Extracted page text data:
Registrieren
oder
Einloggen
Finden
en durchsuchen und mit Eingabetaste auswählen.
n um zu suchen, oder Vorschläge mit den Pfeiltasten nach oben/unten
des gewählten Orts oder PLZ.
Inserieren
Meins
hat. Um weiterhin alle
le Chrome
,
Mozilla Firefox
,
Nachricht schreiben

▸ WHAT IS NEEDED
Please output the entries above, every line exactly as it reads.

▸ OUTPUT FOR THIS EXERCISE
Registrieren
oder
Einloggen
Finden
en durchsuchen und mit Eingabetaste auswählen.
n um zu suchen, oder Vorschläge mit den Pfeiltasten nach oben/unten
des gewählten Orts oder PLZ.
Inserieren
Meins
hat. Um weiterhin alle
le Chrome
,
Mozilla Firefox
,
Nachricht schreiben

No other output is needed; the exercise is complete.